**YOUR INSTRUCTIONS:**
Copy each line from the records below in which the word "系列混合信号示波器" is found.

*** Opening of DATA SUPPLIED ***

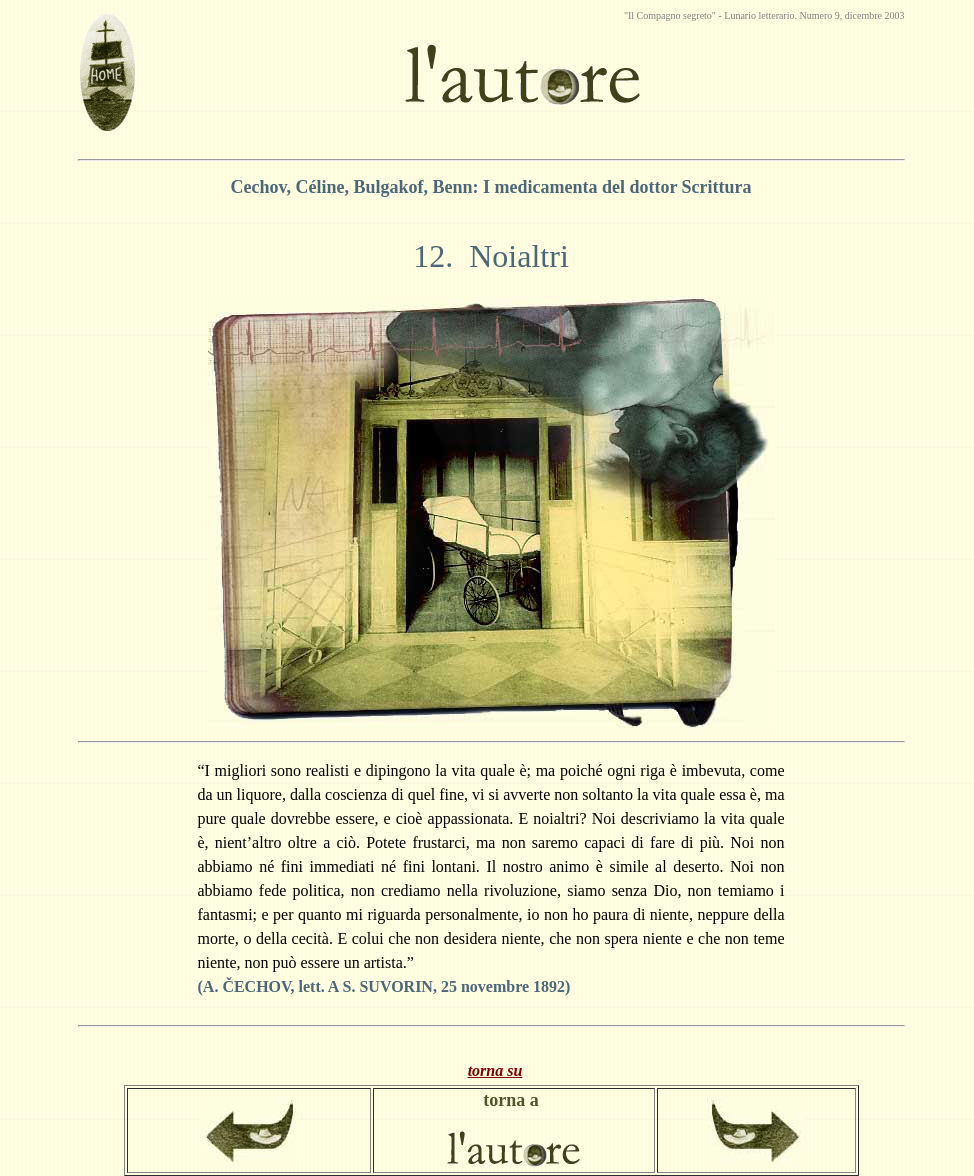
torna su (495, 1070)
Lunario (741, 15)
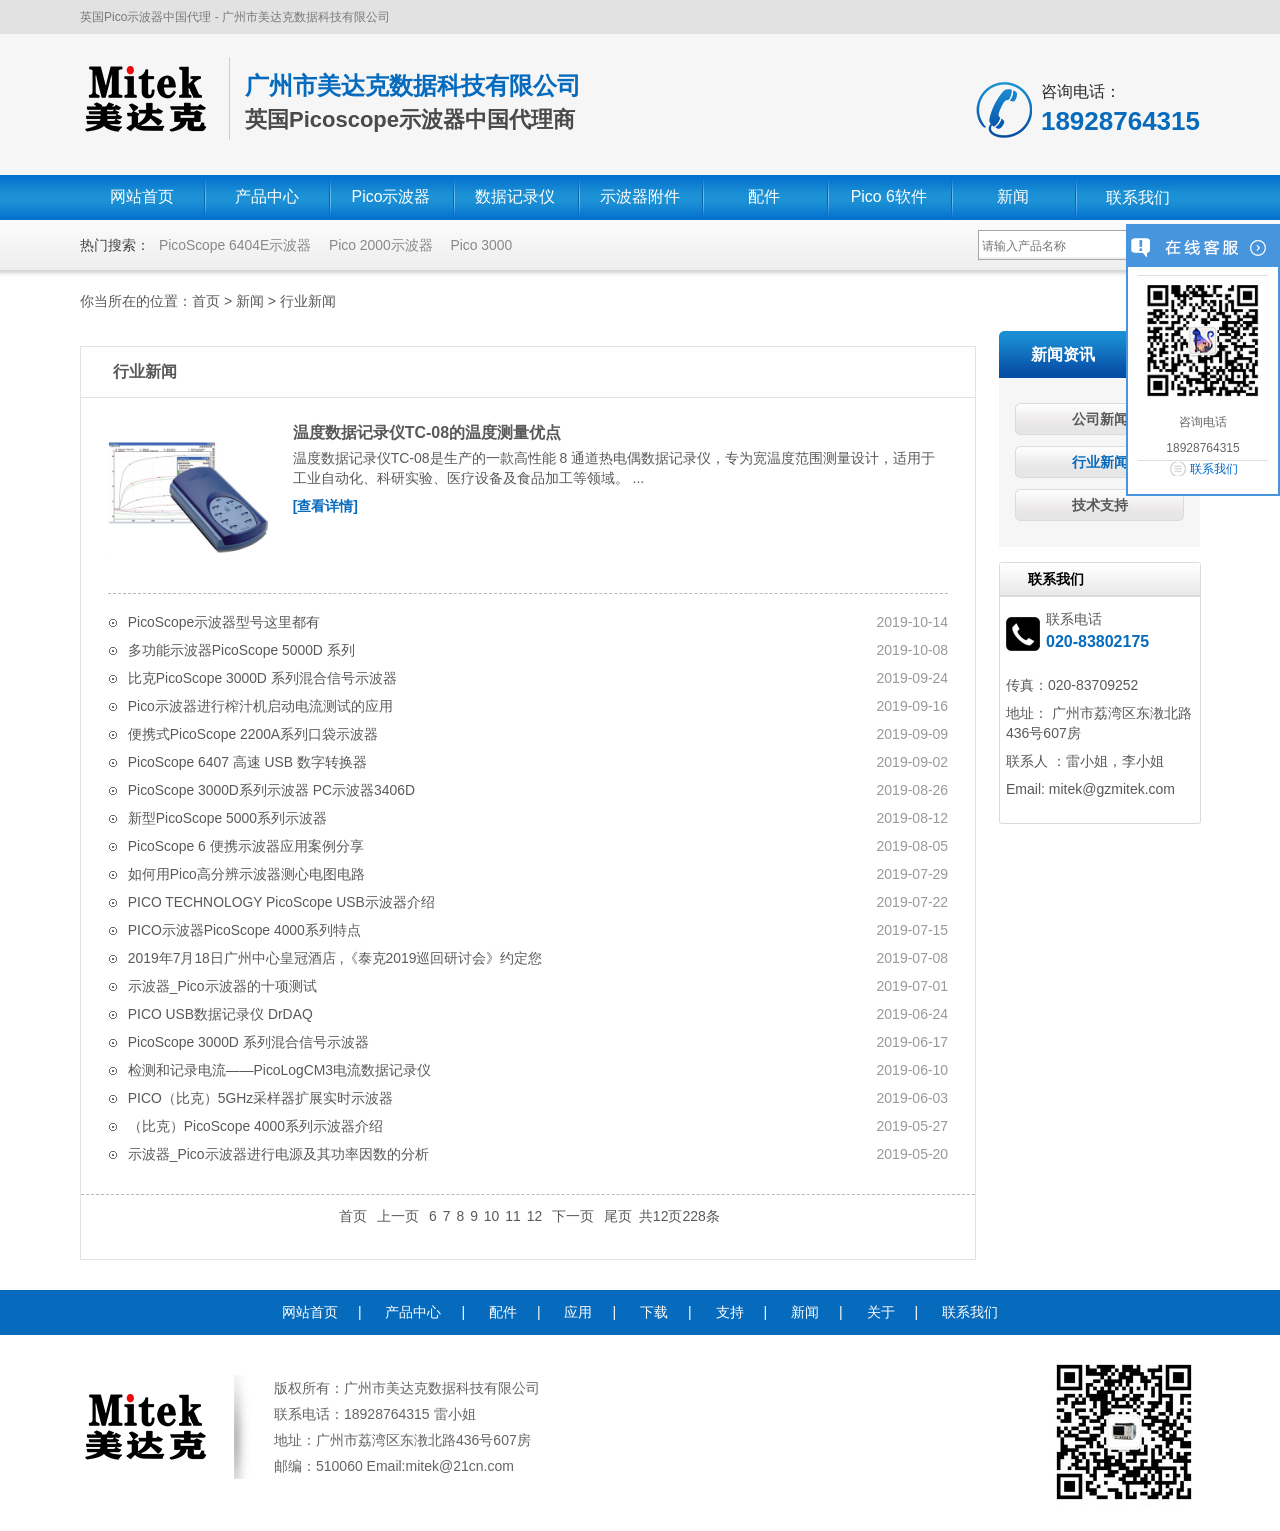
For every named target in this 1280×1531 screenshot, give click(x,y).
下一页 (573, 1215)
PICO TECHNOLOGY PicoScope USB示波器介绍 (282, 901)
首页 (206, 301)
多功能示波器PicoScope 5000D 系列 (242, 649)
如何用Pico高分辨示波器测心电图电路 (246, 873)
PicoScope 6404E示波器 (235, 245)
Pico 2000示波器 (382, 245)
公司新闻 (1100, 419)
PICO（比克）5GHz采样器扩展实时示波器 (261, 1097)
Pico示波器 (390, 197)
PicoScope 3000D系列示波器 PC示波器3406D (272, 789)
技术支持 (1100, 505)
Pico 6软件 (889, 197)
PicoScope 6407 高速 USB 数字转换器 (248, 761)
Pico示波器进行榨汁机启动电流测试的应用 (260, 705)
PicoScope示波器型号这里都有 (224, 621)
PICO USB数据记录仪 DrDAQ (221, 1013)
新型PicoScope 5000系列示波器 (228, 817)
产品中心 (267, 197)
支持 (730, 1311)
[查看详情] (325, 506)
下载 (654, 1311)
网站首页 (142, 197)
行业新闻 (308, 301)
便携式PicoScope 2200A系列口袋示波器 (253, 733)
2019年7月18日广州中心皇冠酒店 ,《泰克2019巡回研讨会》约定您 (335, 957)
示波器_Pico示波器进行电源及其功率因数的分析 (278, 1153)
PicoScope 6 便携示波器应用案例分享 (246, 845)
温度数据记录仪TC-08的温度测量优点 (427, 432)
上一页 (398, 1215)
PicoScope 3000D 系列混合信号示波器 (249, 1041)
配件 (764, 197)
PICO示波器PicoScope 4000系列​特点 (245, 929)
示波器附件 (640, 197)
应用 (578, 1311)
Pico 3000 (483, 245)
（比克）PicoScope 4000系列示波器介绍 (256, 1125)
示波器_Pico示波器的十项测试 (222, 985)
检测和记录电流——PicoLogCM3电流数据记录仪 (280, 1069)
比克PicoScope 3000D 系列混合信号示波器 (263, 677)
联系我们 (1138, 197)
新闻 (1013, 197)
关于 (881, 1311)
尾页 (618, 1215)
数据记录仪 (515, 197)
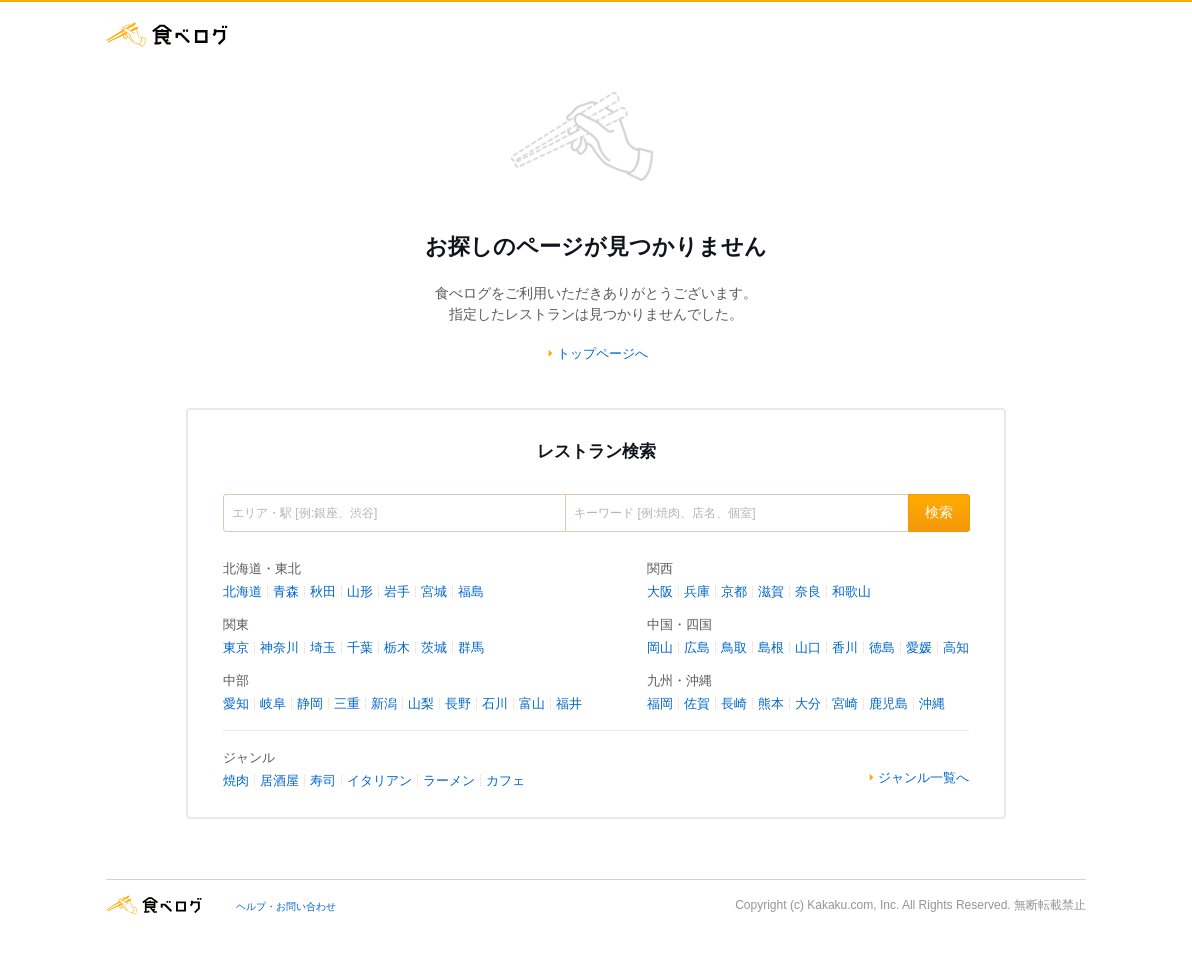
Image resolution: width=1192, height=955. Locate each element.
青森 (286, 591)
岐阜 (273, 703)
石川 (495, 703)
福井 (569, 703)
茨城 (434, 647)
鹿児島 (888, 703)
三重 (347, 703)
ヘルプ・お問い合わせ (286, 906)
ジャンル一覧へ (923, 777)
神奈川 (279, 647)
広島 (697, 647)
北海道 (242, 591)
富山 (532, 703)
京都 (734, 591)
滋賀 (771, 591)
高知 (956, 647)
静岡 (310, 703)
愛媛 (919, 647)
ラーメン (449, 780)
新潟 (384, 703)
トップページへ (602, 353)
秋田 (323, 591)
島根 (771, 647)
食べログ (168, 34)
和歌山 (851, 591)
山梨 (421, 703)
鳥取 (734, 647)
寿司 (323, 780)
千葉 (360, 647)
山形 (360, 591)
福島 (471, 591)
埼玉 (323, 647)
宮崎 (845, 703)
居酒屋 (279, 780)
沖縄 (932, 703)
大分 (808, 703)
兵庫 (697, 591)
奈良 (808, 591)
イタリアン (379, 780)
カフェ (505, 780)
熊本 (771, 703)
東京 (236, 647)
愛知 (236, 703)
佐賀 (697, 703)
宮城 (434, 591)
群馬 (471, 647)
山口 (808, 647)
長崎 (734, 703)
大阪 (660, 591)
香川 (845, 647)
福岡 (660, 703)
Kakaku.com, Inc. (853, 905)
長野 (458, 703)
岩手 (397, 591)
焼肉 (236, 780)
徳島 (882, 647)
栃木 (397, 647)
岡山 (660, 647)
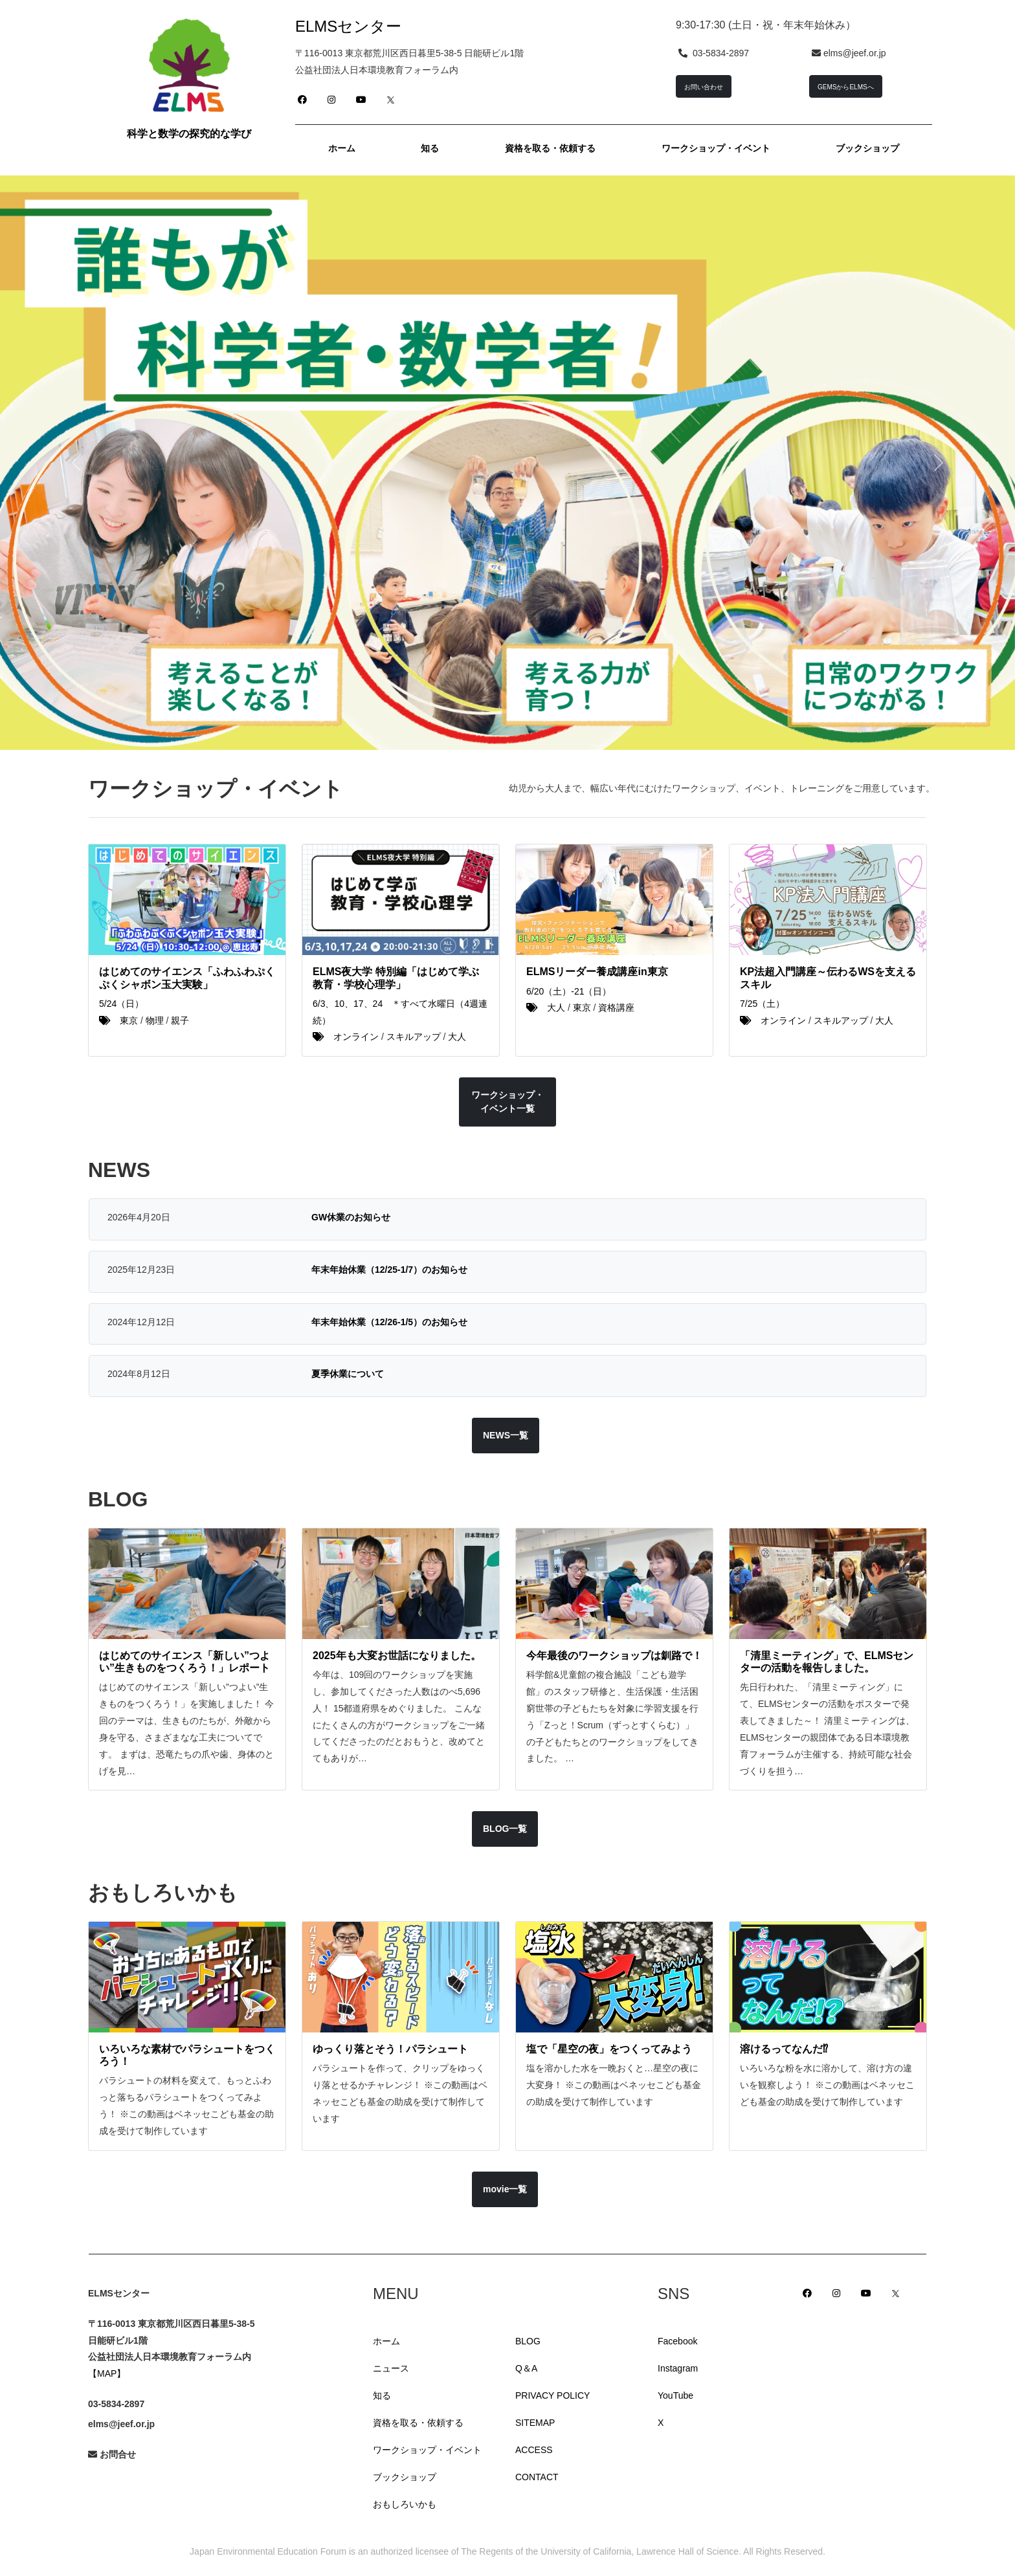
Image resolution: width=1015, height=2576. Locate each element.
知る (382, 2395)
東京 (129, 1020)
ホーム (386, 2341)
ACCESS (534, 2450)
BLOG (528, 2341)
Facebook (677, 2341)
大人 (457, 1036)
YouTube (675, 2395)
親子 (180, 1020)
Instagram (678, 2368)
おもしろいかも (404, 2504)
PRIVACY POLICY (552, 2395)
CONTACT (537, 2477)
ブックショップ (404, 2477)
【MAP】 (107, 2373)
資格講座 (616, 1007)
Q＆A (526, 2368)
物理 (155, 1020)
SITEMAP (535, 2422)
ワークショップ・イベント (427, 2450)
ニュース (391, 2368)
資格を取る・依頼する (418, 2422)
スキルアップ (413, 1036)
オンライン (356, 1036)
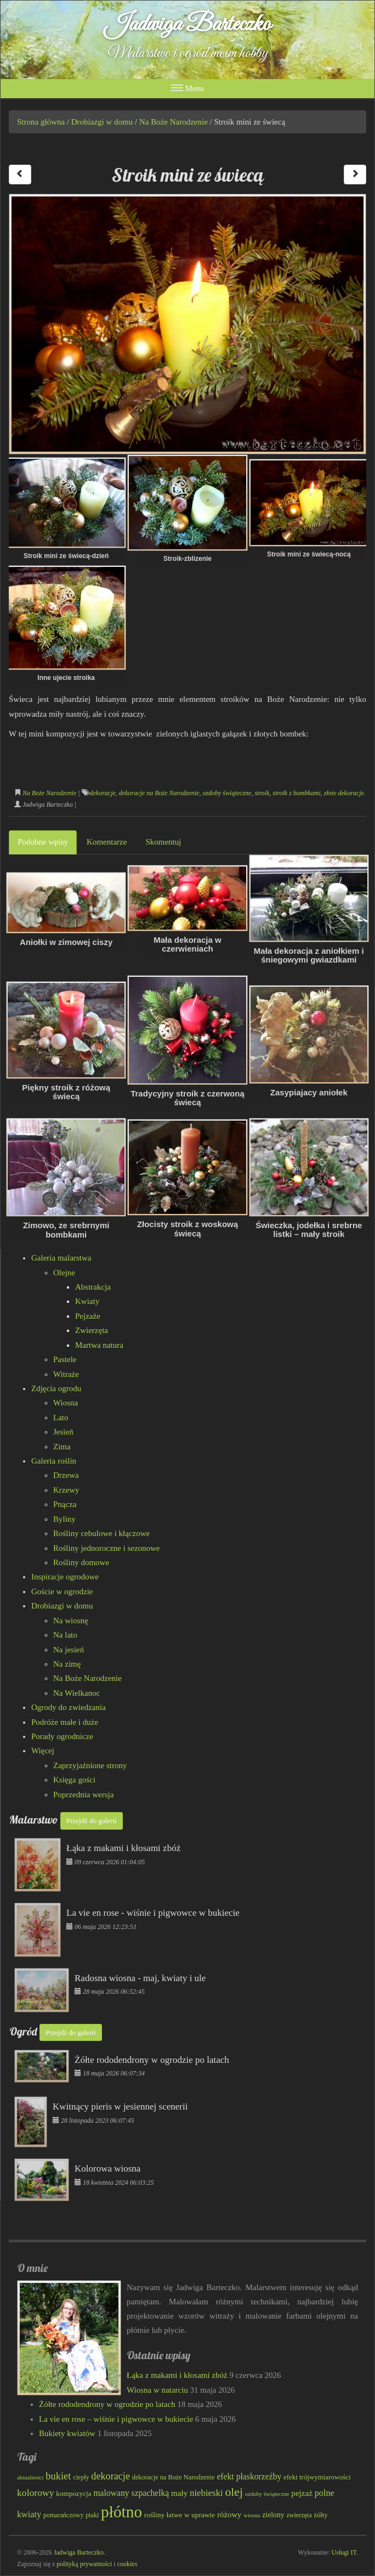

*** Close of DATA SUPPLIED ***

**EXERCISE ANSWER:**
PicoScope 3000D 系列混合信号示波器 (249, 1041)
比克PicoScope 3000D 系列混合信号示波器 (263, 677)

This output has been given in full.